▶ _Exercise aim_: Print out the data below in full, exactly as written.

** Data follows **

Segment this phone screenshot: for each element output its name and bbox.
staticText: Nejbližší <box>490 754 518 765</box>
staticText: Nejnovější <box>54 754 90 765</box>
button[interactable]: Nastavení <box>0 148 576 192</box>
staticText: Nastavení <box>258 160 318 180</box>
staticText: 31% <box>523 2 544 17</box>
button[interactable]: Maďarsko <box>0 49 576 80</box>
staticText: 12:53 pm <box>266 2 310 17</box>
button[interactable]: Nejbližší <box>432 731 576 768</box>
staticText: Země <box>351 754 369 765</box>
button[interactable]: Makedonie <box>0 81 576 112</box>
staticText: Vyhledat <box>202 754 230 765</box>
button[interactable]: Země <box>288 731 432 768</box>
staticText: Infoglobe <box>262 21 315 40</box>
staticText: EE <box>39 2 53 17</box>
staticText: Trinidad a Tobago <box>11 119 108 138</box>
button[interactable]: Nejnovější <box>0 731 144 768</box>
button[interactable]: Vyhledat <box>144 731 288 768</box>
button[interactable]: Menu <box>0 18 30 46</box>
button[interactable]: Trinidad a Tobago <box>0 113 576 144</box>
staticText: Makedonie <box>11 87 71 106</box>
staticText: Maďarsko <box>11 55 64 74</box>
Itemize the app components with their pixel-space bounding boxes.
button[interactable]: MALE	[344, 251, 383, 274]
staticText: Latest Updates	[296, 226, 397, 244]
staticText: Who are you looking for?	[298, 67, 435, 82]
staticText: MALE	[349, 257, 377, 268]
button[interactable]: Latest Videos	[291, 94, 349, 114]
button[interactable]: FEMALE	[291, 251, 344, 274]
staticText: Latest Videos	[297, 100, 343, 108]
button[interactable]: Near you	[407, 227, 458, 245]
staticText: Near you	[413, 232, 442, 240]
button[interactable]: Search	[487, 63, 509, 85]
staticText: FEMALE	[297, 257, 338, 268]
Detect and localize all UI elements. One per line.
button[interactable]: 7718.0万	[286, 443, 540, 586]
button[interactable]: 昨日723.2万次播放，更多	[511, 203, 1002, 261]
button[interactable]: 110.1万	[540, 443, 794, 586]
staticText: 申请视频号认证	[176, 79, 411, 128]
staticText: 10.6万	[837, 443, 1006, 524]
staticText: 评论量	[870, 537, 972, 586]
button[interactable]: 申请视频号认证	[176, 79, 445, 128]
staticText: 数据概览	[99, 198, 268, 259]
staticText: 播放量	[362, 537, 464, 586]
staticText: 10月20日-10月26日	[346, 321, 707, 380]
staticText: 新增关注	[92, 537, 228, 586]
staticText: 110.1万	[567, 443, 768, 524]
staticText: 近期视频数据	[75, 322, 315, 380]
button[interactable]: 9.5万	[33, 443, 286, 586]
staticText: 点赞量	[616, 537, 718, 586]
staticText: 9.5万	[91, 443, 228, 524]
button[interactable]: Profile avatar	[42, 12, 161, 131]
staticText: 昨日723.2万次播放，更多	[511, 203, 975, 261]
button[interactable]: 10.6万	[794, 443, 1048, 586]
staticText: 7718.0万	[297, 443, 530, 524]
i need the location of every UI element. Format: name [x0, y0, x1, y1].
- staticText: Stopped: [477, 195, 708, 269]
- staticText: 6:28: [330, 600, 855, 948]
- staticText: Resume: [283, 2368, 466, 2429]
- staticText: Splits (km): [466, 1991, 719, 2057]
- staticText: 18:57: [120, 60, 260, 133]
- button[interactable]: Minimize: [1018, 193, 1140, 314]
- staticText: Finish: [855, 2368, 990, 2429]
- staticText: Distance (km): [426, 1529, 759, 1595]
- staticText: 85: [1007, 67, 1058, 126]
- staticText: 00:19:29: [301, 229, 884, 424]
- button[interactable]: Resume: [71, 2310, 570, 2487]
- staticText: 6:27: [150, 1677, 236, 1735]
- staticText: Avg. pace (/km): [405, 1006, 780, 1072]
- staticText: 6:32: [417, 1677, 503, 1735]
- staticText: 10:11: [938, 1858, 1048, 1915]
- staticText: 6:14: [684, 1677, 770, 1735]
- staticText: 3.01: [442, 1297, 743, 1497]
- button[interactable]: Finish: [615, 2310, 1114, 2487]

** End of Data **

▶ _Response_:
Segment this phone screenshot: for each element output its name and bbox.
staticText: Nejbližší <box>490 754 518 765</box>
staticText: Nejnovější <box>54 754 90 765</box>
button[interactable]: Nastavení <box>0 148 576 192</box>
staticText: Nastavení <box>258 160 318 180</box>
staticText: 31% <box>523 2 544 17</box>
button[interactable]: Maďarsko <box>0 49 576 80</box>
staticText: 12:53 pm <box>266 2 310 17</box>
button[interactable]: Nejbližší <box>432 731 576 768</box>
staticText: Země <box>351 754 369 765</box>
button[interactable]: Makedonie <box>0 81 576 112</box>
staticText: Vyhledat <box>202 754 230 765</box>
button[interactable]: Země <box>288 731 432 768</box>
staticText: Infoglobe <box>262 21 315 40</box>
staticText: EE <box>39 2 53 17</box>
staticText: Trinidad a Tobago <box>11 119 108 138</box>
button[interactable]: Nejnovější <box>0 731 144 768</box>
button[interactable]: Vyhledat <box>144 731 288 768</box>
button[interactable]: Menu <box>0 18 30 46</box>
button[interactable]: Trinidad a Tobago <box>0 113 576 144</box>
staticText: Makedonie <box>11 87 71 106</box>
staticText: Maďarsko <box>11 55 64 74</box>
Itemize the app components with their pixel-space bounding boxes.
button[interactable]: MALE	[344, 251, 383, 274]
staticText: Latest Updates	[296, 226, 397, 244]
staticText: Who are you looking for?	[298, 67, 435, 82]
staticText: MALE	[349, 257, 377, 268]
button[interactable]: Latest Videos	[291, 94, 349, 114]
button[interactable]: FEMALE	[291, 251, 344, 274]
staticText: Latest Videos	[297, 100, 343, 108]
button[interactable]: Near you	[407, 227, 458, 245]
staticText: Near you	[413, 232, 442, 240]
button[interactable]: Search	[487, 63, 509, 85]
staticText: FEMALE	[297, 257, 338, 268]
Detect and localize all UI elements. One per line.
button[interactable]: 7718.0万	[286, 443, 540, 586]
button[interactable]: 昨日723.2万次播放，更多	[511, 203, 1002, 261]
button[interactable]: 110.1万	[540, 443, 794, 586]
staticText: 申请视频号认证	[176, 79, 411, 128]
staticText: 10.6万	[837, 443, 1006, 524]
staticText: 评论量	[870, 537, 972, 586]
button[interactable]: 申请视频号认证	[176, 79, 445, 128]
staticText: 数据概览	[99, 198, 268, 259]
staticText: 播放量	[362, 537, 464, 586]
staticText: 10月20日-10月26日	[346, 321, 707, 380]
staticText: 新增关注	[92, 537, 228, 586]
staticText: 110.1万	[567, 443, 768, 524]
staticText: 近期视频数据	[75, 322, 315, 380]
button[interactable]: 9.5万	[33, 443, 286, 586]
staticText: 点赞量	[616, 537, 718, 586]
staticText: 9.5万	[91, 443, 228, 524]
button[interactable]: Profile avatar	[42, 12, 161, 131]
staticText: 昨日723.2万次播放，更多	[511, 203, 975, 261]
button[interactable]: 10.6万	[794, 443, 1048, 586]
staticText: 7718.0万	[297, 443, 530, 524]
i need the location of every UI element. Format: name [x0, y0, x1, y1].
- staticText: Stopped: [477, 195, 708, 269]
- staticText: 6:28: [330, 600, 855, 948]
- staticText: Resume: [283, 2368, 466, 2429]
- staticText: Splits (km): [466, 1991, 719, 2057]
- staticText: 18:57: [120, 60, 260, 133]
- button[interactable]: Minimize: [1018, 193, 1140, 314]
- staticText: Finish: [855, 2368, 990, 2429]
- staticText: Distance (km): [426, 1529, 759, 1595]
- staticText: 85: [1007, 67, 1058, 126]
- staticText: 00:19:29: [301, 229, 884, 424]
- button[interactable]: Resume: [71, 2310, 570, 2487]
- staticText: 6:27: [150, 1677, 236, 1735]
- staticText: Avg. pace (/km): [405, 1006, 780, 1072]
- staticText: 6:32: [417, 1677, 503, 1735]
- staticText: 10:11: [938, 1858, 1048, 1915]
- staticText: 6:14: [684, 1677, 770, 1735]
- staticText: 3.01: [442, 1297, 743, 1497]
- button[interactable]: Finish: [615, 2310, 1114, 2487]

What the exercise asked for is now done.